Напрасно предлагал я продать свои картонные деньги, настроение было насмешливое, но непоколебимое. Долгое время мои все пуговицы, пуговицы живших вокруг меня товарищей, даже учителей переходили в карманы противников, но все же энергичное трудолюбие пчелы, и — я вновь вернул себе былое влияние. Мой сундук опять стал первоисточником финансового могущества околодка. В моей комнате красовался сундук, переполненный позолоченными ушками с орлами, по таксировке дававшими при размене сотню маленьких гладких за штуку».
Поражение, из которого можно выйти победителем.
Так уже случалось и не раз, когда он падал с велосипеда, с трудом вновь садился в седло и, превозмогая боль, мчался вперед, чтобы сначала догнать, а потом и выскочить из-за спин соперников.
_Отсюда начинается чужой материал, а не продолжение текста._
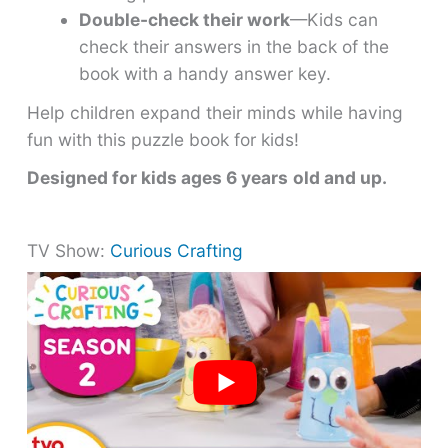
Double-check their work
—Kids can
check their answers in the back of the
book with a handy answer key.
Help children expand their minds while having
fun with this puzzle book for kids!
Designed for kids ages 6 years
old and up.
TV Show:
Curious Crafting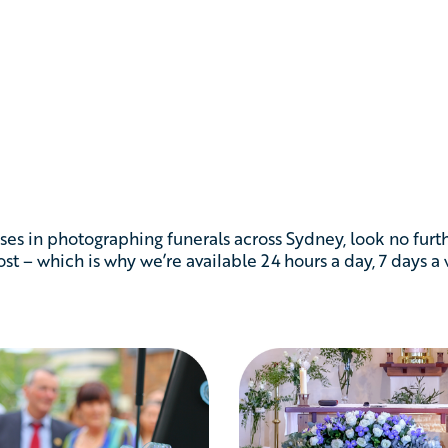
ses in photographing funerals across Sydney, look no furt
t – which is why we’re available 24 hours a day, 7 days a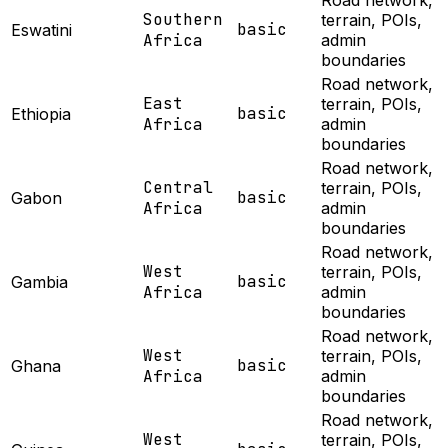
Road network,
Southern
terrain, POIs,
basic
Eswatini
Africa
admin
boundaries
Road network,
East
terrain, POIs,
basic
Ethiopia
Africa
admin
boundaries
Road network,
Central
terrain, POIs,
basic
Gabon
Africa
admin
boundaries
Road network,
West
terrain, POIs,
basic
Gambia
Africa
admin
boundaries
Road network,
West
terrain, POIs,
basic
Ghana
Africa
admin
boundaries
Road network,
West
terrain, POIs,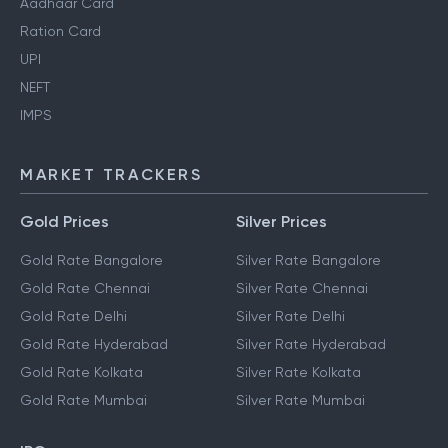
Aadhaar Card
Ration Card
UPI
NEFT
IMPS
MARKET TRACKERS
Gold Prices
Silver Prices
Gold Rate Bangalore
Silver Rate Bangalore
Gold Rate Chennai
Silver Rate Chennai
Gold Rate Delhi
Silver Rate Delhi
Gold Rate Hyderabad
Silver Rate Hyderabad
Gold Rate Kolkata
Silver Rate Kolkata
Gold Rate Mumbai
Silver Rate Mumbai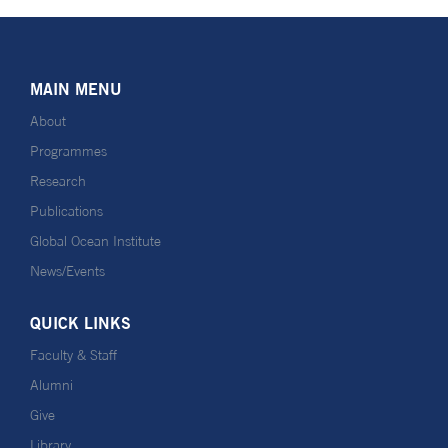
MAIN MENU
About
Programmes
Research
Publications
Global Ocean Institute
News/Events
QUICK LINKS
Faculty & Staff
Alumni
Give
Library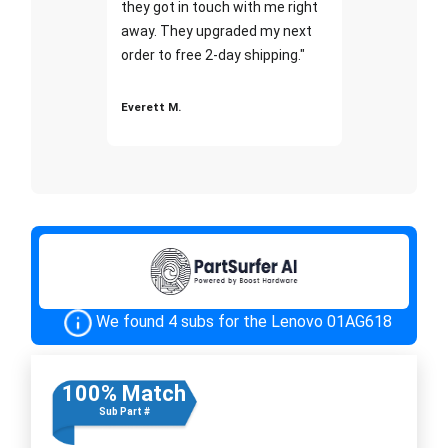
they got in touch with me right
away. They upgraded my next
order to free 2-day shipping."
Everett M.
We found 4 subs for the Lenovo 01AG618
100% Match
Sub Part #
Корней Чуковский вспоминал: «Целыми часами просиживал я вместе с другими мальчишками под палящим солнцем верхом на высоком заборе, окружавшем тогда циклодром, чтобы в конце концов своими глазами увидеть, как Уточкин на какой-нибудь тридцатой версте вдруг пригнется к рулю и вырвется вихрем вперед, оставляя далеко позади одного за другим всех своих злополучных соперников — и Богомазова, и Шапошникова, и Луи Першерона, и Фридриха Блитца, и Захара Копейкина, — под неистовые крики толпы, которая радовалась его победе, как собственной… Я отдал Уточкину всю свою пылкую душу: не пропускал ни одного из его состязаний с румынскими, бельгийскими, итальянскими гонщиками и был беспредельно счастлив, когда однажды увидел его в гастрономическом магазине „Братьев В. И. и М. И. Сарафановых“, в котором он как обыкновеннейший смертный покупал сосиски и вино».
А ведь он и был обыкновенным смертным, поверить во что представлялось совершенным безумием, потому что достичь того, чего, например, достигал Сергей Исаевич на циклодроме, было невозможно в принципе, ведь это находилось за гранью человеческих возможностей.
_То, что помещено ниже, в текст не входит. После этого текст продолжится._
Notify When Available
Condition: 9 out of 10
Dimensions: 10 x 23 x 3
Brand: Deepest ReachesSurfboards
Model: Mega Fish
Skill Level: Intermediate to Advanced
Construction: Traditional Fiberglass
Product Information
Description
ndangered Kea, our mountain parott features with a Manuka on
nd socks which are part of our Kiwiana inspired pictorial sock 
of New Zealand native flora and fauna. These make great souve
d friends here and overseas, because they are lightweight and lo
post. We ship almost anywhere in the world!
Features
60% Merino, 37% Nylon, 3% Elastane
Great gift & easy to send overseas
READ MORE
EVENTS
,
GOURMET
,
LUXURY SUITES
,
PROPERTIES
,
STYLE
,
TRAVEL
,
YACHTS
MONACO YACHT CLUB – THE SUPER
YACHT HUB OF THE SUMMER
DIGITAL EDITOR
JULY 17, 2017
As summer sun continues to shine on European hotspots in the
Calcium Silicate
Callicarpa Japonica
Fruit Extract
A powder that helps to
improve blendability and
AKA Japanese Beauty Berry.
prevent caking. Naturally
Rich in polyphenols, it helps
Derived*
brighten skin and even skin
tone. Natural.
Всякий раз, когда при Уточкине заходили разговоры на эту тему, ему только и оставалось, что разводить руками — просто у каждого своя грань.
Тут ведь самое главное, где ты ее для себя установишь.
И не менее важно — когда и как ты ее перейдешь.
26 июля 1913 года Сергей Исаевич Уточкин, пребывая в крайне возбужденном состоянии, вошел в подъезд Зимнего дворца в Петербурге и потребовал от швейцара немедленно доложить государю, что с ним желает говорить великий спортсмен и авиатор. Попытка остановить непрошеного визитера закончилась потасовкой, в ходе которой Уточкин кричал: «Я — гений! Государь пригласил меня! Я слышу, меня зовут!»
Все закончилось тем, что Сергей Исаевич был доставлен в Николаевскую психиатрическую больницу, что на Пряжке.
Газетное сообщение об этом печальном событии под названием «Судьба авиатора» выглядело предельно лапидарно: «27 июля утром в Петербурге распространились слухи о том, что авиатор и спортсмен С. И. Уточкин попал в городскую больницу Св. Николая на Пряжке как психически больной. Уточкина в больницу поместила полиция».
Через некоторое время с Пряжки он был переведен в больницу «Всех Скорбящих» на Петергофском шоссе.
Сочтя свое пребывание здесь незаконным заключением, Уточкин объявил голодовку.
Но его стали кормить принудительно, и он сдался.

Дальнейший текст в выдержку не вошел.